┌─ Material provided

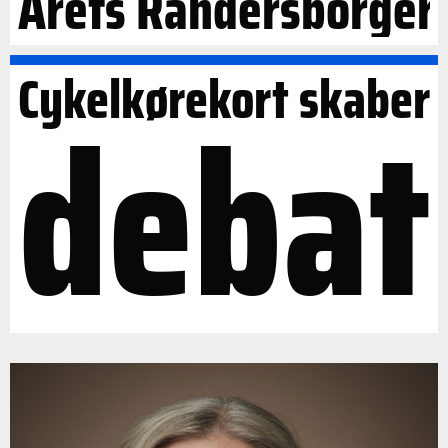
Årets Randersborger
Cykelkørekort skaber
debat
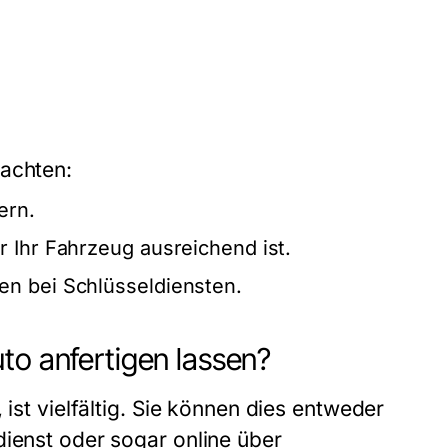
eachten:
ern.
 Ihr Fahrzeug ausreichend ist.
en bei Schlüsseldiensten.
to anfertigen lassen?
 ist vielfältig. Sie können dies entweder
dienst oder sogar online über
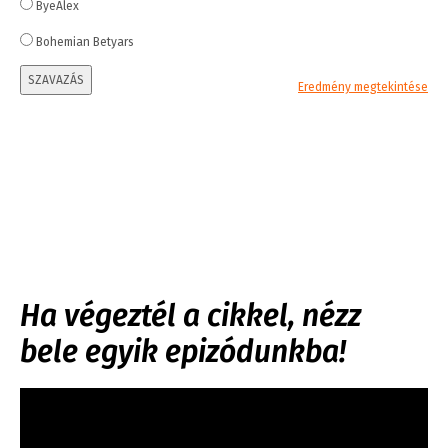
ByeAlex
Bohemian Betyars
SZAVAZÁS
Eredmény megtekintése
Ha végeztél a cikkel, nézz
bele egyik epizódunkba!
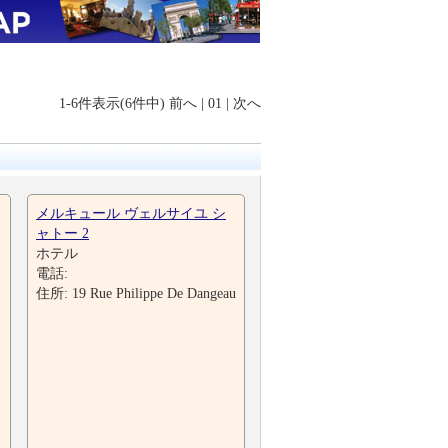
1-6件表示(6件中)
前へ
|
01
|
次へ
メルキュール ヴェルサイユ シ
ャトー 2
ホテル
電話:
住所: 19 Rue Philippe De Dangeau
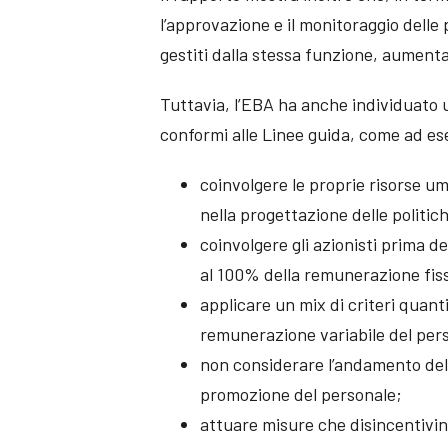
l’approvazione e il monitoraggio delle
gestiti dalla stessa funzione, aumentan
Tuttavia, l’EBA ha anche individuato 
conformi alle Linee guida, come ad e
coinvolgere le proprie risorse um
nella progettazione delle politic
coinvolgere gli azionisti prima d
al 100% della remunerazione fis
applicare un mix di criteri quanti
remunerazione variabile del per
non considerare l’andamento del
promozione del personale;
attuare misure che disincentivino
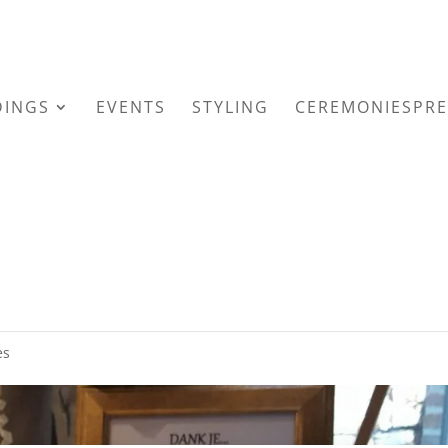
INGS
EVENTS
STYLING
CEREMONIESPRE
k, Blind Getrouwd, 29 oktober
es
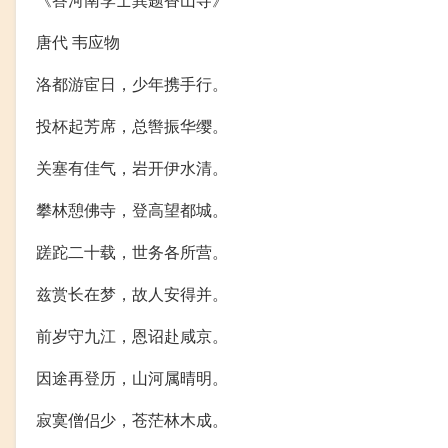
唐代 韦应物
洛都游宦日，少年携手行。
投杯起芳席，总辔振华缨。
关塞有佳气，岩开伊水清。
攀林憩佛寺，登高望都城。
蹉跎二十载，世务各所营。
兹赏长在梦，故人安得并。
前岁守九江，恩诏赴咸京。
因途再登历，山河属晴明。
寂寞僧侣少，苍茫林木成。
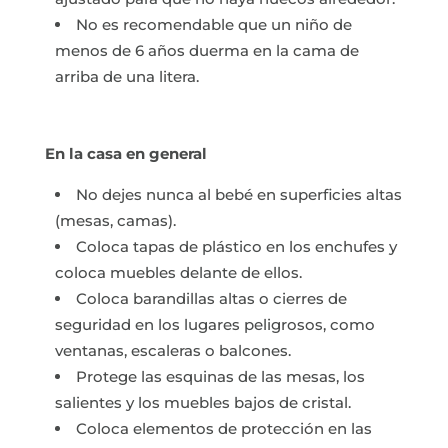
No es recomendable que un niño de
menos de 6 años duerma en la cama de
arriba de una litera.
En la casa en general
No dejes nunca al bebé en superficies altas
(mesas, camas).
Coloca tapas de plástico en los enchufes y
coloca muebles delante de ellos.
Coloca barandillas altas o cierres de
seguridad en los lugares peligrosos, como
ventanas, escaleras o balcones.
Protege las esquinas de las mesas, los
salientes y los muebles bajos de cristal.
Coloca elementos de protección en las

└─

**Aim of the task**
Reproduce the records above from their first line to the line bearing "menos de 6 años duerma en la cama de", both ends included, leaving every picture out.

**Written response**
Årets Randersborger
Cykelkørekort skaber
debat
eachten:
ern.
 Ihr Fahrzeug ausreichend ist.
en bei Schlüsseldiensten.
to anfertigen lassen?
 ist vielfältig. Sie können dies entweder
dienst oder sogar online über
ByeAlex
Bohemian Betyars
SZAVAZÁS
Eredmény megtekintése
Ha végeztél a cikkel, nézz
bele egyik epizódunkba!
1-6件表示(6件中)
前へ
|
01
|
次へ
メルキュール ヴェルサイユ シ
ャトー 2
ホテル
電話:
住所: 19 Rue Philippe De Dangeau
l’approvazione e il monitoraggio delle
gestiti dalla stessa funzione, aumentan
Tuttavia, l’EBA ha anche individuato 
conformi alle Linee guida, come ad e
coinvolgere le proprie risorse um
nella progettazione delle politic
coinvolgere gli azionisti prima d
al 100% della remunerazione fis
applicare un mix di criteri quanti
remunerazione variabile del per
non considerare l’andamento del
promozione del personale;
attuare misure che disincentivino
INGS
EVENTS
STYLING
CEREMONIESPRE
k, Blind Getrouwd, 29 oktober
es
唐代 韦应物
洛都游宦日，少年携手行。
投杯起芳席，总辔振华缨。
关塞有佳气，岩开伊水清。
攀林憩佛寺，登高望都城。
蹉跎二十载，世务各所营。
兹赏长在梦，故人安得并。
前岁守九江，恩诏赴咸京。
因途再登历，山河属晴明。
寂寞僧侣少，苍茫林木成。
No es recomendable que un niño de
menos de 6 años duerma en la cama de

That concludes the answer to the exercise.